• [TASK DIRECTIONS] Every line below that includes "Croissance" counts toward the total. Report that total alone.

• [RECORDS FOR THIS TASK]
========================================================================

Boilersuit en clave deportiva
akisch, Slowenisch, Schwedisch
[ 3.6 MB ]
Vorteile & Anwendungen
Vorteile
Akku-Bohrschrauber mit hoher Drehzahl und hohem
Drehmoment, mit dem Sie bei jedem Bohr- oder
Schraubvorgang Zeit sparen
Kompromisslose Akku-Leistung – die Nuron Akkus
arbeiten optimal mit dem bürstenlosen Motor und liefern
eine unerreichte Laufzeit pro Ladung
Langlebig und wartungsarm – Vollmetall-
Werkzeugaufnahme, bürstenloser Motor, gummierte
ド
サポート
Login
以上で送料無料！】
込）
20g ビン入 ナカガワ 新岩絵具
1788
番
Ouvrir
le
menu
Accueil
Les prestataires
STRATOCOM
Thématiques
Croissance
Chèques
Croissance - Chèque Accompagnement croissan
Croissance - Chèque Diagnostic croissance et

========================================================================

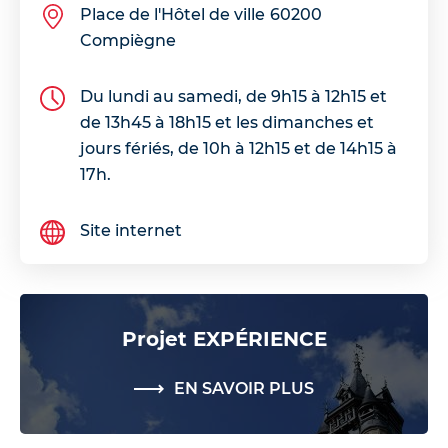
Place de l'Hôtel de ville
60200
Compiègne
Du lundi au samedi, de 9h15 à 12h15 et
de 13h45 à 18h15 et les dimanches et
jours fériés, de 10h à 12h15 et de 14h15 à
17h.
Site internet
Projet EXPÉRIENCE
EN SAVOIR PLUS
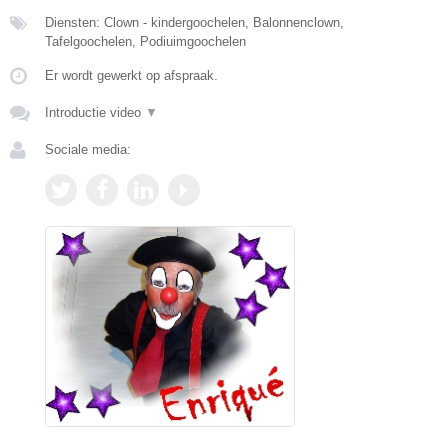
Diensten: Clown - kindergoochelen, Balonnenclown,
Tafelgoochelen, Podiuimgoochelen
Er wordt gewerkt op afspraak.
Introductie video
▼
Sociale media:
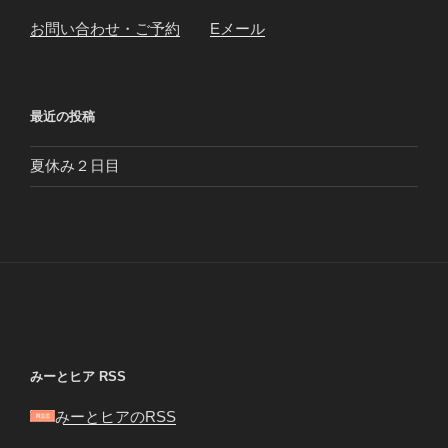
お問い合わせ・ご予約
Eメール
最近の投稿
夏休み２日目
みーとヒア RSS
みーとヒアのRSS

========================================================================

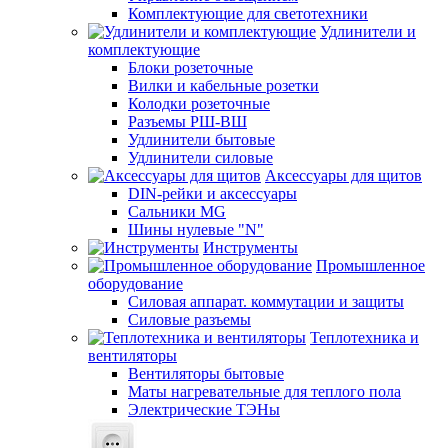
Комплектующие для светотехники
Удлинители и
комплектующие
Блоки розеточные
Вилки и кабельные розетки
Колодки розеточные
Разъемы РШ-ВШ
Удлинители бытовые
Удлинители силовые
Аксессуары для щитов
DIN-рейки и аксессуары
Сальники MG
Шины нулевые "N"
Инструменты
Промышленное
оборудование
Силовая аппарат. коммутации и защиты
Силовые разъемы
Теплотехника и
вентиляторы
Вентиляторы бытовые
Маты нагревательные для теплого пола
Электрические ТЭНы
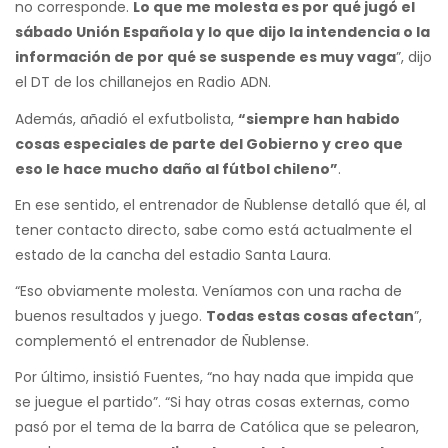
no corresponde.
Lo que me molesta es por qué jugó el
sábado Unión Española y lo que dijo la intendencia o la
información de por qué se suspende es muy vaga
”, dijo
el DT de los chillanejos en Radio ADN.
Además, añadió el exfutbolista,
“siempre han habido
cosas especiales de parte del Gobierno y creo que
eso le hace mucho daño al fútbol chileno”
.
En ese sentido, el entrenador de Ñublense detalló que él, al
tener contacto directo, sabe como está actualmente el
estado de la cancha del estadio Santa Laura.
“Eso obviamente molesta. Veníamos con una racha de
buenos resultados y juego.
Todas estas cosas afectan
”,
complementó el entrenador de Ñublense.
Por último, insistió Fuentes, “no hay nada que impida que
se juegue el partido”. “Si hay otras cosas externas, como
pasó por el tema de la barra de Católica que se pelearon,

========================================================================

• [RESULT] 3